KNOWLEDGE SERIES

We record all our sessions so that you can watch at your convenience

SIDELOADING: (NOT) DEAD AND LOVING IT. SO IT PLUGX

09 May 2023 | 5:30 PM SGT

Sideloading: (not) dead and loving it. So is Plugx

Szappanos Gabor
Director, Threat Research
Sophos

He graduated from the Eotvos Lorand University of Budapest with degree in physics. His first job was in the Computer and Automation Research Institute, developing diagnostic software and hardware for nuclear power plants.

He started antivirus work in 1995, and has been developing freeware antivirus solutions in spare time.

He joined VirusBuster in 2001 where he was responsible for taking care of macro virus and script malware. Since 2002 he was the head of the virus lab.

Between 2008 and 2015 he was a member of the board of directors in AMTSO (Anti Malware Testing Standards Organizations). In 2012 he joined Sophos where he works as a Threat Research Director.

DLL side loading is an old technique, used to be the favourite of Chinese APT groups. The most prolific payload was the infamous Plugx backdoor.
But this is an old story, well covered by a lot of publication all over the industry. Surely, the APT groups must have switched to new shiny deployment methods and payloads, right?

One thing you learn if you stick long enough in this industry is, that perpetrators don’t just give up on techniques that work. Even if they do, after a wihle, these tools and techniques come back a few years later.

The presentation will cover two types of incidents that used DLL side loading in 2022 and 2023.

The first is the case of side loading USB worms. We found a variant of Plugx, and another payload that we tagged it as Worm Circus. Both have USB worm functionality, also data exfiltration method. In addition to that, these are susceptible to worm mating, picking up pieces of other, totally unrelated USB worms. This, as expected, did lead to attribution hickups. We will talk about the technical details and the related problems.

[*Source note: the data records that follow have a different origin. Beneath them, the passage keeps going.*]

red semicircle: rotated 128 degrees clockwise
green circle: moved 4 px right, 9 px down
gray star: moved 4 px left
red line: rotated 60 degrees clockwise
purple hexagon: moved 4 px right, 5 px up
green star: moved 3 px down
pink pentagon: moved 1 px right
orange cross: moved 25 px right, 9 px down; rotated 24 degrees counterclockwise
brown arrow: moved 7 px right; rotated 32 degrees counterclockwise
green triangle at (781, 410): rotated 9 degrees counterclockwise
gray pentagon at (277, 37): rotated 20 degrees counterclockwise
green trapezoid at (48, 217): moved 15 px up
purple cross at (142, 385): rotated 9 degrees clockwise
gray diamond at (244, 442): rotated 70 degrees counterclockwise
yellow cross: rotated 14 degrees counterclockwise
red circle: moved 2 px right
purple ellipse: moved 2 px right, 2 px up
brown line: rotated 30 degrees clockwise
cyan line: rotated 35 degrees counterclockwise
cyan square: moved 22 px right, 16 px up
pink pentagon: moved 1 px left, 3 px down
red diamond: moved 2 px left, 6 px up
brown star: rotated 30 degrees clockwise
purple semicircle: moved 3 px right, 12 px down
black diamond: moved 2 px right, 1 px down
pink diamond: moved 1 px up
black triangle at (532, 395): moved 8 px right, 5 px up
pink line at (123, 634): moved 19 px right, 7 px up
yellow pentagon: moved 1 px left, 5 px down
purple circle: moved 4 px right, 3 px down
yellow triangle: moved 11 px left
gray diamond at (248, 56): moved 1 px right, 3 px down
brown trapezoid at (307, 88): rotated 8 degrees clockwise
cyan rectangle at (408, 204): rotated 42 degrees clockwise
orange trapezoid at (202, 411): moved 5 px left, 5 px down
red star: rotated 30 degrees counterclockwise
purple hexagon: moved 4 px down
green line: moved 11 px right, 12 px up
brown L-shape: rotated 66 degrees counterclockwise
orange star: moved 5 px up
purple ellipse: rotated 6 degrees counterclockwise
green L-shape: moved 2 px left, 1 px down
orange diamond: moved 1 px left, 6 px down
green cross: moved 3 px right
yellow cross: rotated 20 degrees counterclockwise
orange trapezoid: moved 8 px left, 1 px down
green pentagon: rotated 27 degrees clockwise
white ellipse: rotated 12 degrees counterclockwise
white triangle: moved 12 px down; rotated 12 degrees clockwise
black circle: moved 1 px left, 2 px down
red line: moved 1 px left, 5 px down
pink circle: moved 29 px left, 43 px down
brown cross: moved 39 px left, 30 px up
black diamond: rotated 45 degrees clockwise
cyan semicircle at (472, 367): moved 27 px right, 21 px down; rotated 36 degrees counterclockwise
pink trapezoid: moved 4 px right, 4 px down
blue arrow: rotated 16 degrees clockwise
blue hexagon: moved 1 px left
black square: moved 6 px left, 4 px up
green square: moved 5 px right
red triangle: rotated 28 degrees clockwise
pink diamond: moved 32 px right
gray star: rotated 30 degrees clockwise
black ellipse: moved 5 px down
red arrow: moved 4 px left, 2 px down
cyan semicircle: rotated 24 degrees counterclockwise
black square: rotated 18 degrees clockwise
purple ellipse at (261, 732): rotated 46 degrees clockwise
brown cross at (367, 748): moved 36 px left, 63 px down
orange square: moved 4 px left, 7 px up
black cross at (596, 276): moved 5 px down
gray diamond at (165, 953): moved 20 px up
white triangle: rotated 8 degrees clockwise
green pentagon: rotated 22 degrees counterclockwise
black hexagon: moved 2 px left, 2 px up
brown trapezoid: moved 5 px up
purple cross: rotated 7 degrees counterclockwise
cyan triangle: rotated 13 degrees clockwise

The second case used SEO poisoning to deliver trojanized version of Chinese applications (most notably Telegram), packaged with various backdoors as payload. We believe there are multiple threat actors that use this method targeting victims in Asia. These campaigns have not been analized in detail in publications, the presentation will cover the infection and execution mechanism used there.